B Beck... I love that girl. Did you know that before I went in for surgery, I received a package. It had an adorable little book AND chocolate covered macademia nuts from Hawaii?? It did! I hid them and ate them all. Did you know that B Beck could use your prayers right now? She could. Sweet little Baby Kevin, who is growing so big inside her tummy, is going to be born with some serious problems. He couldn't have a better mommy! Pray for her, please.
My Mo. I call her "Mo" for short. That's not her real, given name. Do you know why I love my Mo? Lots of reasons. 1- she makes me laugh til I about pee myself.
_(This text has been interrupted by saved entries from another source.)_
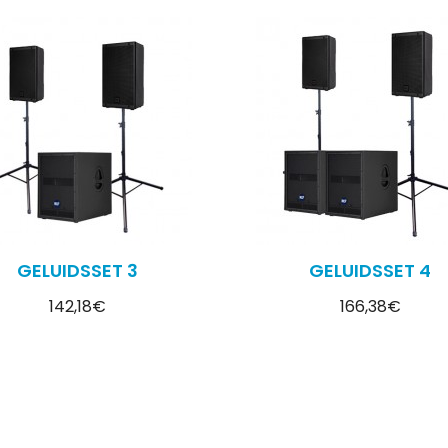
GELUIDSSET 3
GELUIDSSET 4
142,18€
166,38€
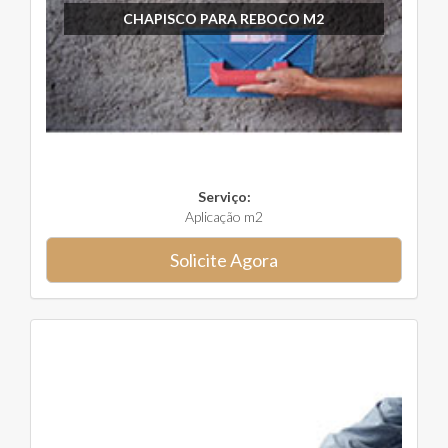
CHAPISCO PARA REBOCO M2
Serviço:
Aplicação m2
Solicite Agora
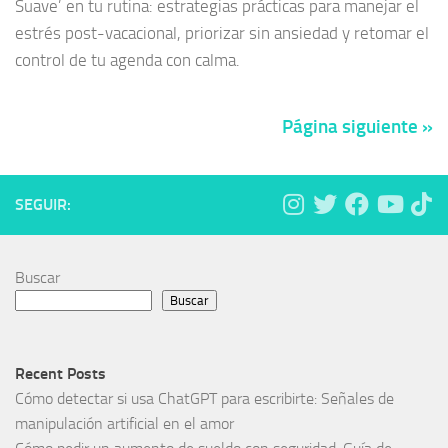
Suave’ en tu rutina: estrategias prácticas para manejar el
estrés post-vacacional, priorizar sin ansiedad y retomar el
control de tu agenda con calma.
Página siguiente »
SEGUIR:
Buscar
Buscar
Recent Posts
Cómo detectar si usa ChatGPT para escribirte: Señales de
manipulación artificial en el amor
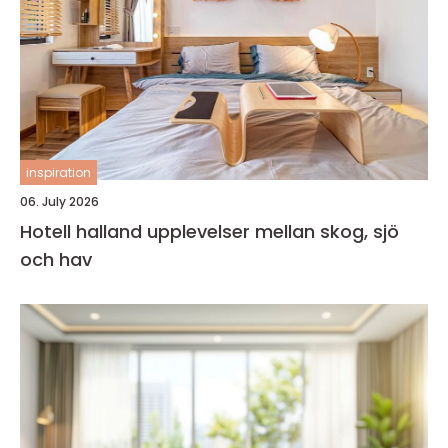
inspiration
06. July 2026
Hotell halland upplevelser mellan skog, sjö
och hav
2- the woman has endured just about all that can be endured and she still makes me laugh til I about pee myself. 3- she commented on my post about having a blood infection and do you know what she said? "Hey, when you feel better can you update your cooking blog for me?" THAT is why I love my Mo. She has needs!!!!!!
Thursday, March 8, 2012
I came back to work on Monday. I had a rough day and left at around 3:00. Tuesday, I stayed all day and went home and slept. Then, yesterday. Good times! I was feeling pretty good, in my sweats, sitting at my desk. My boss was in my office and we were talking when all of a sudden something went very wrong. I told a lady in my office that I needed to go to the bathroom. There was bright red blood all over. Then, I felt like I was going to pass out. I have never passed out. It's one of my biggest fears, and I have never, ever felt like I did at that moment. I kept telling her that I was going down. Once she finally got me back into my office, my sweet boss came in and very quietly and calmly informed me that we were going to the doctor. I didn't want to! I just wanted to put my head down and sleep. He wasn't having that. So, he somehow got me out to the parking lot, leaned me up against someone's car, went and got his car and took me to my OB. Ever had your male boss take you to your OBGYN?!?!?! Good times! He carried my purse, pretty much carried me, and got me there. He was great. He stayed very calm and told me stories in the car. When we got there, I laid down on the table and they took some blood. Then, I had yet another pelvic exam. I'm pretty sure my vagina is my doctor's most familiar right now! Just saying. The doctor immediately found a large blood clot and removed it. My blood count was at 40%. Whoops! That's pretty much why I was "going down." The doctor said, "Heidi, nothing with you is normal!" Thanks Dr. Tanner. He has no idea where the clot came from. I only have two stitches left up there that haven't dissolved yet. He said it was a very, very good thing that my boss got me to the doctor. Things could have gotten very bad. I, too, am so thankful for my boss... and for Paula who got me back and forth from the bathroom and made sure I had what I needed. I'm back at work today... a little sore and a little tired, but feeling much, much better. Just another chapter in my funny little story.